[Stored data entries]
--- START ---

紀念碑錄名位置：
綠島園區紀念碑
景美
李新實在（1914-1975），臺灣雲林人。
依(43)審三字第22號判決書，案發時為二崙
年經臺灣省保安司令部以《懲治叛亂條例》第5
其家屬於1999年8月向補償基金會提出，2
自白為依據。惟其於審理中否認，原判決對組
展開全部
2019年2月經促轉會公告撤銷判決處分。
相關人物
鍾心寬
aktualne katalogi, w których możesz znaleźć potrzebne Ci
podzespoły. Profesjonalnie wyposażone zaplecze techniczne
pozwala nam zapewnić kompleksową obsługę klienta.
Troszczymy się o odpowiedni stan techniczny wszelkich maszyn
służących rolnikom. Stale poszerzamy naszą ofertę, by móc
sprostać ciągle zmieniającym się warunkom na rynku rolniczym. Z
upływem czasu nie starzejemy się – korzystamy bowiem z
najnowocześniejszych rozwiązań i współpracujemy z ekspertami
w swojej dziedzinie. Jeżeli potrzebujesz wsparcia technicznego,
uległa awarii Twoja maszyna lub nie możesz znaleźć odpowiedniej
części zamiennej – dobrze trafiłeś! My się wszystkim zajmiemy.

--- END ---
--- START ---

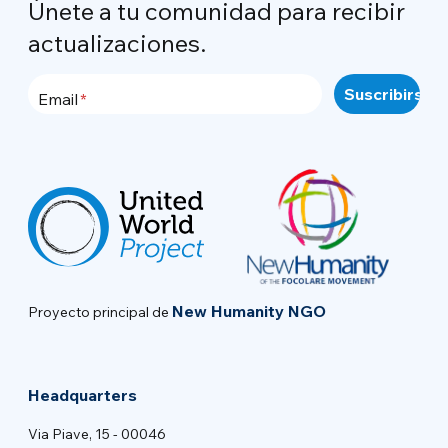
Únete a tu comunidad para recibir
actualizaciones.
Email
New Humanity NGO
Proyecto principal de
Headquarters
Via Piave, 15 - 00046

--- END ---
--- START ---

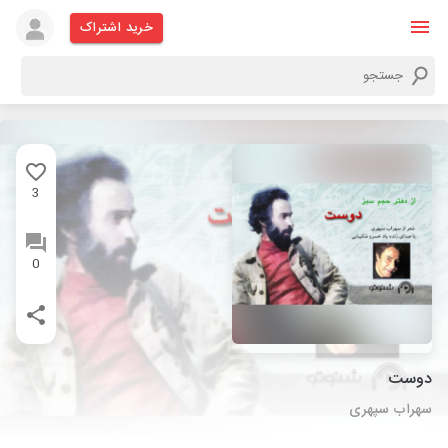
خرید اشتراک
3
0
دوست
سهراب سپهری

--- END ---

| Brief |
Of all the entries above, output exactly the lines between the one holding "w swojej dziedzinie." and the one holding "części zamiennej –", inclusive.

| Answer section |
w swojej dziedzinie. Jeżeli potrzebujesz wsparcia technicznego,
uległa awarii Twoja maszyna lub nie możesz znaleźć odpowiedniej
części zamiennej – dobrze trafiłeś! My się wszystkim zajmiemy.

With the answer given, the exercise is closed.